▸ THE DATA
□ □ □ □

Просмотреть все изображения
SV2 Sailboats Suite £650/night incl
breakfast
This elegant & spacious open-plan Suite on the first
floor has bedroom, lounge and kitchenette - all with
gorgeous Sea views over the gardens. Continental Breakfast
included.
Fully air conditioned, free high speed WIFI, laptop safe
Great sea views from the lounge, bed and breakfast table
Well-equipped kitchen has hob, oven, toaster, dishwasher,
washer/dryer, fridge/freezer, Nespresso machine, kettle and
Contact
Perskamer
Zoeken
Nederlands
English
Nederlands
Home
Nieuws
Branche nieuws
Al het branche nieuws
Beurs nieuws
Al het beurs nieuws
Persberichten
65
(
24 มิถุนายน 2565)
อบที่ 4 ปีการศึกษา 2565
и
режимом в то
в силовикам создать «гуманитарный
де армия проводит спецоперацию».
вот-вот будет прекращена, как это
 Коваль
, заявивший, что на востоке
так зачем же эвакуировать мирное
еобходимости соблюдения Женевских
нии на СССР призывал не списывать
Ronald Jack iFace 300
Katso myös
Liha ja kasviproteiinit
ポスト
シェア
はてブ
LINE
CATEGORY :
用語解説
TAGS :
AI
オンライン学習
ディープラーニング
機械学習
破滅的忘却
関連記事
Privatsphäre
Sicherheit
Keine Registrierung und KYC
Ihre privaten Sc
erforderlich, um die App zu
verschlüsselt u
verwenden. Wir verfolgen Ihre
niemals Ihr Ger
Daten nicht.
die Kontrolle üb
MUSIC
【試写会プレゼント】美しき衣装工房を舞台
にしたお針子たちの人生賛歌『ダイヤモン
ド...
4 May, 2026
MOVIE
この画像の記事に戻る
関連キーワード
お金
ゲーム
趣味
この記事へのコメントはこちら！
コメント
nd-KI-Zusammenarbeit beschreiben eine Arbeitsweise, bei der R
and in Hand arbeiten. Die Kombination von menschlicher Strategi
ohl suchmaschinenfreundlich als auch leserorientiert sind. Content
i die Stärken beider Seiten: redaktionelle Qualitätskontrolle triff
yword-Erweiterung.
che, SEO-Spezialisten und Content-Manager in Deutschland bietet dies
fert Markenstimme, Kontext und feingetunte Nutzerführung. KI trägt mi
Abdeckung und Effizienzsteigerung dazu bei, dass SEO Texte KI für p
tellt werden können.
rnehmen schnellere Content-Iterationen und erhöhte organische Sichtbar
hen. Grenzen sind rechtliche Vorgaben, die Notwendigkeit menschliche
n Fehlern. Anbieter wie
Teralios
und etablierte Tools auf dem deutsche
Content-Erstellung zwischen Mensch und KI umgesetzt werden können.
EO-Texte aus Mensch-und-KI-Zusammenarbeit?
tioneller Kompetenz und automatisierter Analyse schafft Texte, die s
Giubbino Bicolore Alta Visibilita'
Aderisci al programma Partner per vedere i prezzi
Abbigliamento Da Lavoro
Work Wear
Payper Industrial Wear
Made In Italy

□ □ □ □

▸ WHAT IS EXPECTED
Return a copy of each line of the material that holds the word "Ihre".

▸ PROBLEM SOLUTION
Ihre privaten Sc
verwenden. Wir verfolgen Ihre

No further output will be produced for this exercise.